For the records below, output every line from the one holding "有名ブランドで安心して利用でき、コストパフォーマンスの" through the final line, unaltered, and no other lines.
··· Provided data ···
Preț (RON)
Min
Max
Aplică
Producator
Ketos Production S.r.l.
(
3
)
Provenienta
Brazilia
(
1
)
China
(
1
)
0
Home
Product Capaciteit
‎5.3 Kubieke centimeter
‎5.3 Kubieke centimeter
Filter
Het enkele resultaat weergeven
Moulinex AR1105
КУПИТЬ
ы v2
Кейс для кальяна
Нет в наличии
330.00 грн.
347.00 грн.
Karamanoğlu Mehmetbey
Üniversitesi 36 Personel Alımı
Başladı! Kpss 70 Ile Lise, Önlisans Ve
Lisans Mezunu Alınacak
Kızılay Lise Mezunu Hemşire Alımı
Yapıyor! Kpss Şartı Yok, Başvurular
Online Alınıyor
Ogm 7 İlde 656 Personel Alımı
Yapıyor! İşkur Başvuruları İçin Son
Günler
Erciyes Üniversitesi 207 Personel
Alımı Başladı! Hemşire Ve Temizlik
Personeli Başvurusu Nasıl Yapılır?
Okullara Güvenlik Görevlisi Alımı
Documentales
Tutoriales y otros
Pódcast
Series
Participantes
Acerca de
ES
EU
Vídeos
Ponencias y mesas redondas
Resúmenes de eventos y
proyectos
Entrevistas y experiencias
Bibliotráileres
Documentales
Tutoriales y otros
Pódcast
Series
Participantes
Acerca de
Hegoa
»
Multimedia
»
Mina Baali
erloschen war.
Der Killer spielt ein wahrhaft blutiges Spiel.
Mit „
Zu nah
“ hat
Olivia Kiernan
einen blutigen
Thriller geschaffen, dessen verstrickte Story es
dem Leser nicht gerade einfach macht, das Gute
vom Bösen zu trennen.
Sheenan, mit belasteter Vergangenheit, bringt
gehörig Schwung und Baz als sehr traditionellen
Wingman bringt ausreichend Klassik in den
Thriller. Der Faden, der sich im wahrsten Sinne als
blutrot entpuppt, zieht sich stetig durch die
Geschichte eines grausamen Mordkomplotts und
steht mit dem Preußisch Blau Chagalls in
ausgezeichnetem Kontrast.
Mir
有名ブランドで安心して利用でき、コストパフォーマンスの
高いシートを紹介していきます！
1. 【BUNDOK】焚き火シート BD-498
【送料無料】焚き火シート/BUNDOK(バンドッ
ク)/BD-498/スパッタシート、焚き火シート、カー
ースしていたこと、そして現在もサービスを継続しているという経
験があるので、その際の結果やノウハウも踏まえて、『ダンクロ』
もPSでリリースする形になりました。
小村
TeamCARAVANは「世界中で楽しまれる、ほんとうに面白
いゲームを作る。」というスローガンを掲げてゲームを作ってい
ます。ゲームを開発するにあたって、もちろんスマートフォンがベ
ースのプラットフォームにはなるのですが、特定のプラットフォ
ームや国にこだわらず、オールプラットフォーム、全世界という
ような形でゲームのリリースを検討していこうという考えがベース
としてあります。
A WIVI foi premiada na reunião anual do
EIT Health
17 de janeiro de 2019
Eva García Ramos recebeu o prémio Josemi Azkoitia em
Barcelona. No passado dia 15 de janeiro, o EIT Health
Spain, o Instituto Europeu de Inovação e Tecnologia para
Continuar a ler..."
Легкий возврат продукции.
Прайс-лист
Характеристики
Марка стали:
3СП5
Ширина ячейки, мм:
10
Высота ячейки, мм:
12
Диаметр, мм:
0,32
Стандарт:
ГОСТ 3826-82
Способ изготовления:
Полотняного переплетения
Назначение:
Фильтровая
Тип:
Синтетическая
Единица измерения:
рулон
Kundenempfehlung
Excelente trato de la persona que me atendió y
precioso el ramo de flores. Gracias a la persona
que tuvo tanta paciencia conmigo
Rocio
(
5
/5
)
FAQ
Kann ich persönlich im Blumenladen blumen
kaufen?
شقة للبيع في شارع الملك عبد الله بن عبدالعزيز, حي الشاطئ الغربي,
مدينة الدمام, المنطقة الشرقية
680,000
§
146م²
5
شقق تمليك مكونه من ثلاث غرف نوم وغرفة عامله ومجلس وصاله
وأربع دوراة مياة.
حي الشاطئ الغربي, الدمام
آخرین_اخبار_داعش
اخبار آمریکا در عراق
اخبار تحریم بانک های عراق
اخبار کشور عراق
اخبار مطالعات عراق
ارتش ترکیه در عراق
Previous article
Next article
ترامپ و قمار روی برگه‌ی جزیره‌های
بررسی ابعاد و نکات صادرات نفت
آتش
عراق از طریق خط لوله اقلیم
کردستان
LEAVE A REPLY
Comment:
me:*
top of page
···
■ Expected answer
有名ブランドで安心して利用でき、コストパフォーマンスの
高いシートを紹介していきます！
1. 【BUNDOK】焚き火シート BD-498
【送料無料】焚き火シート/BUNDOK(バンドッ
ク)/BD-498/スパッタシート、焚き火シート、カー
ースしていたこと、そして現在もサービスを継続しているという経
験があるので、その際の結果やノウハウも踏まえて、『ダンクロ』
もPSでリリースする形になりました。
小村
TeamCARAVANは「世界中で楽しまれる、ほんとうに面白
いゲームを作る。」というスローガンを掲げてゲームを作ってい
ます。ゲームを開発するにあたって、もちろんスマートフォンがベ
ースのプラットフォームにはなるのですが、特定のプラットフォ
ームや国にこだわらず、オールプラットフォーム、全世界という
ような形でゲームのリリースを検討していこうという考えがベース
としてあります。
A WIVI foi premiada na reunião anual do
EIT Health
17 de janeiro de 2019
Eva García Ramos recebeu o prémio Josemi Azkoitia em
Barcelona. No passado dia 15 de janeiro, o EIT Health
Spain, o Instituto Europeu de Inovação e Tecnologia para
Continuar a ler..."
Легкий возврат продукции.
Прайс-лист
Характеристики
Марка стали:
3СП5
Ширина ячейки, мм:
10
Высота ячейки, мм:
12
Диаметр, мм:
0,32
Стандарт:
ГОСТ 3826-82
Способ изготовления:
Полотняного переплетения
Назначение:
Фильтровая
Тип:
Синтетическая
Единица измерения:
рулон
Kundenempfehlung
Excelente trato de la persona que me atendió y
precioso el ramo de flores. Gracias a la persona
que tuvo tanta paciencia conmigo
Rocio
(
5
/5
)
FAQ
Kann ich persönlich im Blumenladen blumen
kaufen?
شقة للبيع في شارع الملك عبد الله بن عبدالعزيز, حي الشاطئ الغربي,
مدينة الدمام, المنطقة الشرقية
680,000
§
146م²
5
شقق تمليك مكونه من ثلاث غرف نوم وغرفة عامله ومجلس وصاله
وأربع دوراة مياة.
حي الشاطئ الغربي, الدمام
آخرین_اخبار_داعش
اخبار آمریکا در عراق
اخبار تحریم بانک های عراق
اخبار کشور عراق
اخبار مطالعات عراق
ارتش ترکیه در عراق
Previous article
Next article
ترامپ و قمار روی برگه‌ی جزیره‌های
بررسی ابعاد و نکات صادرات نفت
آتش
عراق از طریق خط لوله اقلیم
کردستان
LEAVE A REPLY
Comment:
me:*
top of page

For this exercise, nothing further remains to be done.